____ Given records

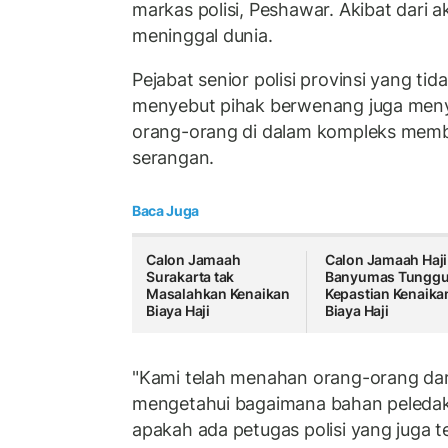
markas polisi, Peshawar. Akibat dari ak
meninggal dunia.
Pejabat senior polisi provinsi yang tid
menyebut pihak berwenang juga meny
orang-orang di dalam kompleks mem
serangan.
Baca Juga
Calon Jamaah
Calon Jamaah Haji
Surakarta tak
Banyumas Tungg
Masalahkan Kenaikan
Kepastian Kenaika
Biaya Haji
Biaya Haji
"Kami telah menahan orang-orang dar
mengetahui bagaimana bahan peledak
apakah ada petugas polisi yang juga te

________
____ Given records

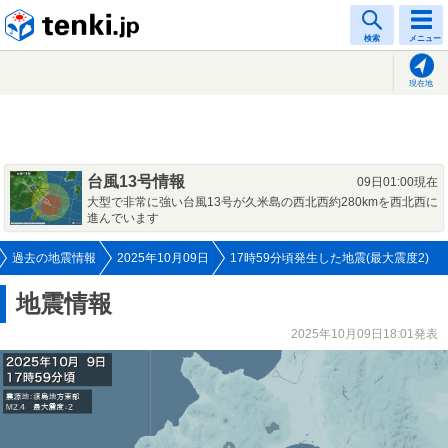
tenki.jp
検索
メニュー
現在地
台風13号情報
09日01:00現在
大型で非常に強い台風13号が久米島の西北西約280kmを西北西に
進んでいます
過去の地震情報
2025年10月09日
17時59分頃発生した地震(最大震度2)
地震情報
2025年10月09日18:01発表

________
____ Given records

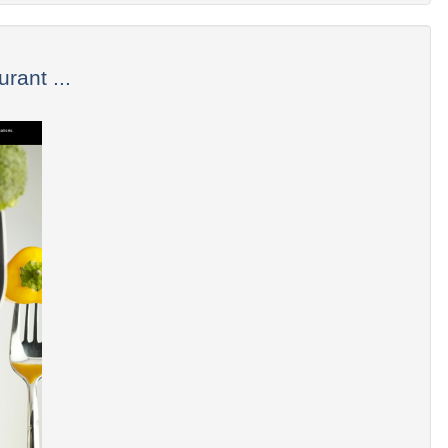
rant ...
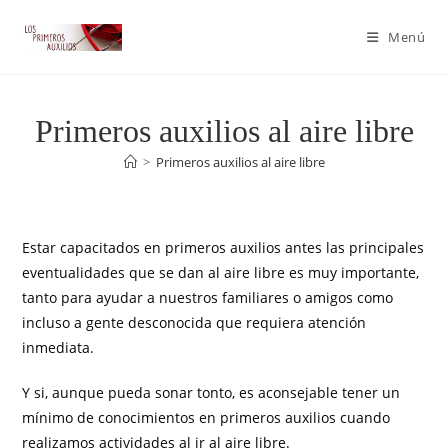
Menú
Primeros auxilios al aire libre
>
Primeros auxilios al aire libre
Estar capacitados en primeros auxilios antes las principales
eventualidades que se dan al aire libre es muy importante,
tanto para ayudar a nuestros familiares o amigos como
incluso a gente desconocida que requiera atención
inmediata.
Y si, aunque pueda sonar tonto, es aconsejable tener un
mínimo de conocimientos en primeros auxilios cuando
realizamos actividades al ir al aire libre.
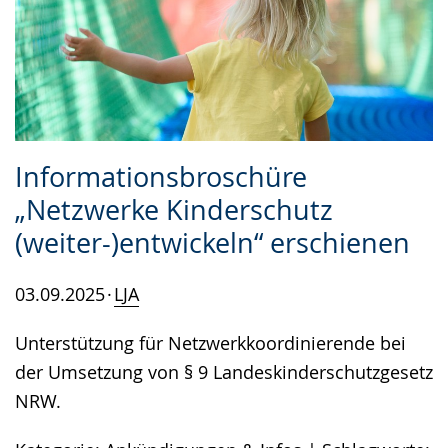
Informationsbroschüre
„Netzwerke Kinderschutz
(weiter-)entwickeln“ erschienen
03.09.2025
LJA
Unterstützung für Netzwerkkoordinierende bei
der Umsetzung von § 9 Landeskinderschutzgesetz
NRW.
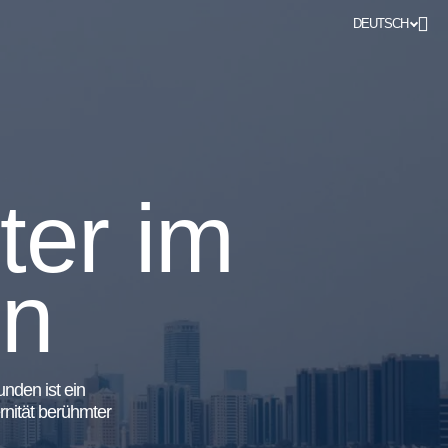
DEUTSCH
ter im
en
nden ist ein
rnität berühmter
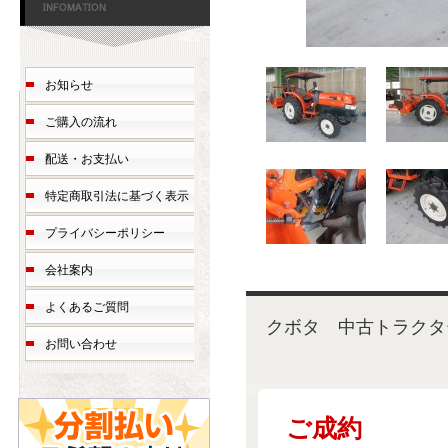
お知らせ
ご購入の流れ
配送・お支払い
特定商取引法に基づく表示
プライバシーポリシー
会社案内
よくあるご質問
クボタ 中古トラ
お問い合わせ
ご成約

________

Determine how many lines of the data contain "polisi" and give nothing but that number.

→ Response
3